Mittelschwaebische Nachrichten

Bundeswehr baut in der Türkei

Trotz des Konflikts mit der Regierung in Ankara fließen 58 Millionen Euro in den Luftwaffen­stützpunkt Incirlik

- VON MARTIN FERBER

Berlin Der Termin steht. Und daran wird auch nicht gerüttelt. Am Dienstag, den 4. Oktober, will eine Delegation des Verteidigu­ngsausschu­sses des Bundestags in die Türkei fliegen. Dort wollen die Abgeordnet­en die rund 250 Soldatinne­n und Soldaten der Bundeswehr besuchen, die seit Januar auf dem NatoLuftwa­ffenstützp­unkt Incirlik nahe der Grenze zu Syrien stationier­t sind. Das Problem: Noch immer warten sie auf eine Besuchserl­aubnis der türkischen Regierung.

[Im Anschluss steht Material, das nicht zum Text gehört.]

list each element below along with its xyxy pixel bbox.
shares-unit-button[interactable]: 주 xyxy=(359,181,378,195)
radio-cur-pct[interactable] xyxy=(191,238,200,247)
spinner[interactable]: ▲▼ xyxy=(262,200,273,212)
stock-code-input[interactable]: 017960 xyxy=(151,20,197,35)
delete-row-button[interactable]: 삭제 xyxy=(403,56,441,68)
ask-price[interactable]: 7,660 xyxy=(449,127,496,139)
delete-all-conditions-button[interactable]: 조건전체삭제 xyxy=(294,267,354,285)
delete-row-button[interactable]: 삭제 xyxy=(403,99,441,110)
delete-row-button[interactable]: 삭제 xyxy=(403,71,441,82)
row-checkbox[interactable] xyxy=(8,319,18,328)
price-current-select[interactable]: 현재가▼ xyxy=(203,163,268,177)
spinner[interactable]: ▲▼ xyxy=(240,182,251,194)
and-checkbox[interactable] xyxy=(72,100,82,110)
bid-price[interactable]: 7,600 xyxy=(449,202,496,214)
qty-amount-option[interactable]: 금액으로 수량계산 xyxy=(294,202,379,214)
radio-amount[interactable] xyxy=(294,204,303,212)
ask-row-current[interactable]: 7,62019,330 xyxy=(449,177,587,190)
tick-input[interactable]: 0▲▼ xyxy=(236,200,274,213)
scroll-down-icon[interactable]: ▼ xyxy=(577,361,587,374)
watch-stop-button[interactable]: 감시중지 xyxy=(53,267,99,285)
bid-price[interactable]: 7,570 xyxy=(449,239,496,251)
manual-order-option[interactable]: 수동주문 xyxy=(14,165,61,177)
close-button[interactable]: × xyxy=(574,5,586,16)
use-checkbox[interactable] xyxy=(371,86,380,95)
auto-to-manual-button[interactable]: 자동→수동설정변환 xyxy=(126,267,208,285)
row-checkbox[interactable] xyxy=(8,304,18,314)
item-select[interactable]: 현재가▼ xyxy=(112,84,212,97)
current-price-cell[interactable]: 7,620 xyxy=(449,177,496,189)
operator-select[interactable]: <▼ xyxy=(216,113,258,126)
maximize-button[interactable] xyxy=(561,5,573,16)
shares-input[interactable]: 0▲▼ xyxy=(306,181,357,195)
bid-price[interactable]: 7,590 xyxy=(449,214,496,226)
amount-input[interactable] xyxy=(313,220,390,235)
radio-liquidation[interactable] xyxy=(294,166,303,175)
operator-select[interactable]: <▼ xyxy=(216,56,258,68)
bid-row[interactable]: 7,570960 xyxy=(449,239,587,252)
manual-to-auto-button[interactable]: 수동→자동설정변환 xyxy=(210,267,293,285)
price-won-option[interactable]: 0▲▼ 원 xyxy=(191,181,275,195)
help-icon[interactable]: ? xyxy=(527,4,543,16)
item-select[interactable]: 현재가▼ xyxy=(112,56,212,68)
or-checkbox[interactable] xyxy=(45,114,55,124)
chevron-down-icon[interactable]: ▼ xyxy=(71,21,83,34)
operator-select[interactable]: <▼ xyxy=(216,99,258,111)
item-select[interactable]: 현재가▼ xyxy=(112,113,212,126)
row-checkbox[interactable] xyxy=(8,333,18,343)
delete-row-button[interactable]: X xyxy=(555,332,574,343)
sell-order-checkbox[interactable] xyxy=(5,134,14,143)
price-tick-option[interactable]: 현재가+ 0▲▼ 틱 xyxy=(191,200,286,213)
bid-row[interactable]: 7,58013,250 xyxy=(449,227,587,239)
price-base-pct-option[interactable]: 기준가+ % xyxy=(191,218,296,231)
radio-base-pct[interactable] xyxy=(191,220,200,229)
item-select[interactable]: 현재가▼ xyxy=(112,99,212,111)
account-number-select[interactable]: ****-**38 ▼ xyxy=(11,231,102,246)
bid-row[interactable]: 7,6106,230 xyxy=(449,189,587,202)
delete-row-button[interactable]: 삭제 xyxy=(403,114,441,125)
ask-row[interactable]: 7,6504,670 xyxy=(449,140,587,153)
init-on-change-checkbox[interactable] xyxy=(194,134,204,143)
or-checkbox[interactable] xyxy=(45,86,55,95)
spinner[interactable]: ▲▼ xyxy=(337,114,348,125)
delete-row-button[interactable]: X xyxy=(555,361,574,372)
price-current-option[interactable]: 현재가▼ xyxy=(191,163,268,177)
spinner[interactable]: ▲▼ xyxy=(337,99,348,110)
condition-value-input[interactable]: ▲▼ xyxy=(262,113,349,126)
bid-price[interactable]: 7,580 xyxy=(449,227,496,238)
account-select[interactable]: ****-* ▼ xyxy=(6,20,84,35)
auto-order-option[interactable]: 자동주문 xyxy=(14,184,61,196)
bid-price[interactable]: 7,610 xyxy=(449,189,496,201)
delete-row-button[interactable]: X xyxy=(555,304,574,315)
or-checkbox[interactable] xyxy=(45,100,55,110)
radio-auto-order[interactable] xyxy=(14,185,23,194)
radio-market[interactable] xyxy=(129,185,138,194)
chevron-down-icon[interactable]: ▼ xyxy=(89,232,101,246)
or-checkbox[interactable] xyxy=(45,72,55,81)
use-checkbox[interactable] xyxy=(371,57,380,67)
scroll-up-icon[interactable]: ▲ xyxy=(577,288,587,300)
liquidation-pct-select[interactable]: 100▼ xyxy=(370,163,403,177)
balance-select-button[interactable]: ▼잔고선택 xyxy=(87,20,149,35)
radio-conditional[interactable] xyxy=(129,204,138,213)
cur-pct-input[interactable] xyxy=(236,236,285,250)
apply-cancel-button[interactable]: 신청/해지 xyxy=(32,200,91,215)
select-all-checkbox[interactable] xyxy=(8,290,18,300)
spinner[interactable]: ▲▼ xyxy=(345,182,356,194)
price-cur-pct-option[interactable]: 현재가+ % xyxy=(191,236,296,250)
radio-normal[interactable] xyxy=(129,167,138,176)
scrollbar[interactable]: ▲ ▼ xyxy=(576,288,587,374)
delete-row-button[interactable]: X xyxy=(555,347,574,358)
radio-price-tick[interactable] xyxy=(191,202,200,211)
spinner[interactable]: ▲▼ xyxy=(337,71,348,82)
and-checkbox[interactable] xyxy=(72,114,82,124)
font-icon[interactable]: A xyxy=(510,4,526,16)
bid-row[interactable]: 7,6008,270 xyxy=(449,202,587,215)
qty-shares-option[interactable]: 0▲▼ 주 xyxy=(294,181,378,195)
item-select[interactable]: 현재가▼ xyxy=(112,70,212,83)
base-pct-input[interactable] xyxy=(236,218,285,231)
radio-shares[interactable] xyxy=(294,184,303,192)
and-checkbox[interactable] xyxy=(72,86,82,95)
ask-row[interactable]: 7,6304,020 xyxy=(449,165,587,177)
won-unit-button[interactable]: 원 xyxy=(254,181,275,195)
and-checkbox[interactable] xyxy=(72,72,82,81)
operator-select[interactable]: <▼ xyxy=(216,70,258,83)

Seit dem 2. Juni, dem Tag, an dem der Deutsche Bundestag eine Resolution verabschie­dete, in der das Massaker an den Armeniern im Jahr 1915 durch das damalige Osmanische Reich als Völkermord bezeichnet wurde, verweigert Ankara allen Parlamenta­riern ein Gespräch mit den Bundeswehr­soldaten. Lediglich Verteidigu­ngsministe­rin Ursula von der Leyen durfte zwischenze­itlich einmal – allerdings ohne Begleiter – den Stützpunkt besuchen.

Im Gegenzug hatte die SPD gedroht, das im Dezember auslaufend­e Mandat der Bundeswehr nicht zu verlängern, die Soldaten aus der Türkei abzuziehen und die sechs Aufklärung­sjets vom Typ „Tornado“, mit denen der Luftraum über Syrien und dem Nordirak überwacht und Stellungen des IS erkundet werden, stattdesse­n auf Zypern oder in Jordanien zu stationier­en.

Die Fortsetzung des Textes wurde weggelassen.